This post is adapted from the forthcoming The DAM Book3.
There is a lot of hype and hazy discussion about the future of AI, but it’s often very loosely defined. In a previous blog post, I made the case for lumping a lot of this into a category I’m calling Computational Tagging. In the second post, I made a distinction between Artificial Intelligence, Machine learning, and Deep Learning, In this post, I’ll outline a number of the capabilities that fall under the rubric of Computational Tagging.
What can computers tag for?
The subject matter will be an ever growing list, and in large part will be determined by the willingness of people and companies to pay for these services. but as of this writing, the following categories are becoming pretty common.
- Objects shown – This was one of the first goals of AI services, and has come a long way. Most computational tagging services can identify objects, landscapes and other generically identifiable elements.
- People and activities shown – AI services can usually identify if a person appears in a photo, although they may not know who it is unless it is a celebrity or unless the service has been trained for that particular person. Many activities can now be recognized by AI services, running the gamut from sports to work to leisure.
- Specific People – Some services can be trained to recognize specific people in your library. Face tagging is part of most consumer-level services and is also found in some trainable enterprise services.

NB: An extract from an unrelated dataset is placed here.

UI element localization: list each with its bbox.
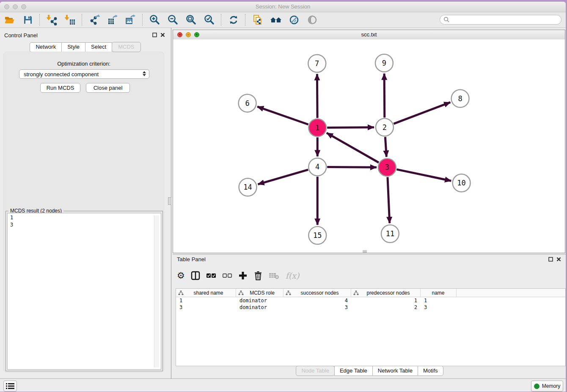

- Species shown – Not long ago, it was hard for Artificial Intelligence to tell the difference between a cat and a dog. Now it’s common for some services to be able to tell you which breed of cat or dog (as well as many other animals and plants.) This is a natural fit for a machine learning project, since plants and animals are well-categorized training set and there are a lot of apparent use cases.

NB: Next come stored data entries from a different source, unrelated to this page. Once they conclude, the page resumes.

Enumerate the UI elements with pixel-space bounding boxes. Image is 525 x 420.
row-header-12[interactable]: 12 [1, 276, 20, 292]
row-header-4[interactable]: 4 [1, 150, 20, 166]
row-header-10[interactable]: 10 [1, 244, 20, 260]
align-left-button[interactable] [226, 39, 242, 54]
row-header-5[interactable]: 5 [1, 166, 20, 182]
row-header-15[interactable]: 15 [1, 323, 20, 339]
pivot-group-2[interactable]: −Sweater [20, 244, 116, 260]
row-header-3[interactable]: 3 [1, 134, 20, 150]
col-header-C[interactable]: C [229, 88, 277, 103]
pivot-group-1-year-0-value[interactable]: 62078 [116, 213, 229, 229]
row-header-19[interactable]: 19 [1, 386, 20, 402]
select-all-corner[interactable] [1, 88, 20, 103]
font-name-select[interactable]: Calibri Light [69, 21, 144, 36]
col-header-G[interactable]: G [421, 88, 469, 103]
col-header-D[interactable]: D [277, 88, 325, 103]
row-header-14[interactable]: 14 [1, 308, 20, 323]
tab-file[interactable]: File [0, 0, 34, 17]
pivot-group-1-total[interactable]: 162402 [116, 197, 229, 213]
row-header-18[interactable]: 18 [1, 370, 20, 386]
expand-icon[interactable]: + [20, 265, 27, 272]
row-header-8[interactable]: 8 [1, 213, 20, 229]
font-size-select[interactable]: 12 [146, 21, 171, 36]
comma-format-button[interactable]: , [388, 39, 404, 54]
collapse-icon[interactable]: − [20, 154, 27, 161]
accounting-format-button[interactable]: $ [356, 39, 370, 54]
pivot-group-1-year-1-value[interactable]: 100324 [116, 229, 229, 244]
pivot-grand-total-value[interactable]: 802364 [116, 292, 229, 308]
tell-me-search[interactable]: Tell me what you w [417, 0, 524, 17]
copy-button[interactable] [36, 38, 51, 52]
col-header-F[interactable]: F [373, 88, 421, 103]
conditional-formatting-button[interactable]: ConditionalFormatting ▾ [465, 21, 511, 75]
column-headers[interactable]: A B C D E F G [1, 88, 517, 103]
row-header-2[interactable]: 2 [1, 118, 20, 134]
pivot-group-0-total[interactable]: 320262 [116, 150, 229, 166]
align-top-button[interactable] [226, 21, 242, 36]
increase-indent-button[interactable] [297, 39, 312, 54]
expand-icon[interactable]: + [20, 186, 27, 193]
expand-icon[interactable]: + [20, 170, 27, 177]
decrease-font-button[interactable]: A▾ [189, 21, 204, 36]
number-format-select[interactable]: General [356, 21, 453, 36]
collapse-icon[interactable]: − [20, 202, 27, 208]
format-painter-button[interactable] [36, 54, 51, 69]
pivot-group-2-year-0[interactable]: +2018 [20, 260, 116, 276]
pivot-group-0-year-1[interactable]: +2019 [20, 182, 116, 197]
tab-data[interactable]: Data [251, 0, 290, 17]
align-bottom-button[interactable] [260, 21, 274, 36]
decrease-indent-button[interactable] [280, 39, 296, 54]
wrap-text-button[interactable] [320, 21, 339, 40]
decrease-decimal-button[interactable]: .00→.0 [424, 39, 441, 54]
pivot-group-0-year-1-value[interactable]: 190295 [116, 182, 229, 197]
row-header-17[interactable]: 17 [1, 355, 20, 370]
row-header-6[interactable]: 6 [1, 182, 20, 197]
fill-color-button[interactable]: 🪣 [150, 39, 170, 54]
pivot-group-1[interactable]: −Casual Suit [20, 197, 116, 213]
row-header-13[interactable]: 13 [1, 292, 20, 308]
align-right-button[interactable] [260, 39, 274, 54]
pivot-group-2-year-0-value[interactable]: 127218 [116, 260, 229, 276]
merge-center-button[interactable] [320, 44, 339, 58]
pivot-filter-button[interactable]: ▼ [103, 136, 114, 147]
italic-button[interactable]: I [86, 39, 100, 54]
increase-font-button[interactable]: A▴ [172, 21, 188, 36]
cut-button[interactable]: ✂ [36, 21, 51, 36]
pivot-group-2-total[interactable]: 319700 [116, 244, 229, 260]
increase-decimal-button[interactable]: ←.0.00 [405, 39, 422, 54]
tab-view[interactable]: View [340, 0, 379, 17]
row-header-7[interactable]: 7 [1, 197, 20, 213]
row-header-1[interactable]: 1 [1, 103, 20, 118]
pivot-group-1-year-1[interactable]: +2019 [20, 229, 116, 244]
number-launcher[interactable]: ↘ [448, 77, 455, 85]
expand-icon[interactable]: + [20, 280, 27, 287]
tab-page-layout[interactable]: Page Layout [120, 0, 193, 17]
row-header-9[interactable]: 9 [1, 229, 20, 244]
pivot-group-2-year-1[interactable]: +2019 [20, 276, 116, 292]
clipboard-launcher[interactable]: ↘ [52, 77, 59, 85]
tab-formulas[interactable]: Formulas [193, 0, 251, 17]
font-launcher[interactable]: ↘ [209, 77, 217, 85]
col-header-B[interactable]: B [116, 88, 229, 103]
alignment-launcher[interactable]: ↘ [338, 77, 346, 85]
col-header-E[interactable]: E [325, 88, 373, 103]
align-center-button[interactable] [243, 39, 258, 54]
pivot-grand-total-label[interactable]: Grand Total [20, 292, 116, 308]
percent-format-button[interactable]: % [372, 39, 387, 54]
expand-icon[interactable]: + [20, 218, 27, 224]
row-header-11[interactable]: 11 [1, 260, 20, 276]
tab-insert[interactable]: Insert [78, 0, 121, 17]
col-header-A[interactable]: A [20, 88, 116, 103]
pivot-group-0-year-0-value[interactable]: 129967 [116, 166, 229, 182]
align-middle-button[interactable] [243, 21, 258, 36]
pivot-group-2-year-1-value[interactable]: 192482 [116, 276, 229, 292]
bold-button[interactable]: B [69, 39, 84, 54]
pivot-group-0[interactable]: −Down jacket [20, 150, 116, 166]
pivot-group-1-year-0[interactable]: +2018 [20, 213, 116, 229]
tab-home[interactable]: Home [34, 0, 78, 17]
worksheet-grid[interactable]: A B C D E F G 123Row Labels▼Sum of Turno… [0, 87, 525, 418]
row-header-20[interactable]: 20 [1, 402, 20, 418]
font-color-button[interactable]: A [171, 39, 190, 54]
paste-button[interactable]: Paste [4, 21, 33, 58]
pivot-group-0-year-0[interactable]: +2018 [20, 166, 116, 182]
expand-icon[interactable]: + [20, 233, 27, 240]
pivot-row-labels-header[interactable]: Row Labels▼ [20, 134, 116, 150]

- Adult content – Many computational tagging services can identify adult content, which is quite useful for automatic filtering. Of course, notions of what constitutes adult content varies greatly by culture.
- Readable text – Optical Character Recognition has been a staple of AI services since the very beginning. This is now being extended to handwriting recognition.
- Natural Language Processing – It’s one thing to be able to read text, it’s another thing to understand its meaning. Natural Language Processing (NLP) is the study of the way that we use language. NLP allows us to understand slang and metaphors in addition to strict literal meaning. (e.g. we can understand what the phrase “how much did those shoes set you back?”). NLP is important in tagging, but even more important in the search process.
- Sentiment analysis – Tagging systems may be able to add some tags that describe sentiments. (e.g. It’s getting common for services to categorize facial expressions as being happy, sad or mad.) Some services may also be able to assign an emotion tag to images based upon subject matter, such as adding the keyword “sad” to a photo of a funeral.
- Situational analysis – One of he next great leaps in Computational Tagging will be true machine learning capability for situational analysis. Some of this is straightforward (e.g. “this is a soccer game”.) Some is more difficult (“This is a dangerous situation.”) At the moment, a lot of situational analysis is actually rule based. (e.g. Add the keyword vacation when you see a photo of a beach.)
- Celebrities – There is a big market of celebrity photos, and there are excellent training sets.
- Trademarks and products – Trademarks are also easy to identify, and there is a ready market for trademark identification (e.g. alert me whenever our trademark shows up in someone’s Instagram feed). When you get to specific products, you probably need to have a trainable system.
- Graphic elements – ML services can evaluate images according to nearly any graphic component. This includes shapes and colors in an image, These can be used to find similar images across a single collection or on the web at large. This was an early capability of rule-based AI service, and remains an important goal for both ML and DL services. .
- Aesthetic ranking – Computer vision can do some evaluation of image quality. It can find faces, blinks and smiles. It can also check for color, exposure and composition and make some programmatic ranking assessments.
- Image Matching services – Image matching as a technology is pretty mature, but the services built on image matching are just beginning. Used on the open web, for instance, image matching can tell you about the spread of an idea or meme. It can also help you find duplicate or similar images within your own system, company or library.
- Linked data – There is an unlimited body of knowledge about the people, places and events shown in an image collection – far more than could ever be stuffed in to a database. Linking media objects to data stacks will be a key tool to understanding the subject matter of the photo in a programmatic context.
- Data exhaust – I use this term to mean the personal data that you create as you move through the world, which could be used to help understand the meaning and context of an image. Your calendar entries, texts or emails all contain information that is useful for automatically tagging images. There are lots of difficult privacy issues related to this, but it’s the most promising way to attach knowledge specific to the creator to the object.
- Language Translation – We’re probably all familiar with the ability to use Google Translate to change a phrase from one language to another. Building language translation into image semantics will help to make it a truly transcultural communication system.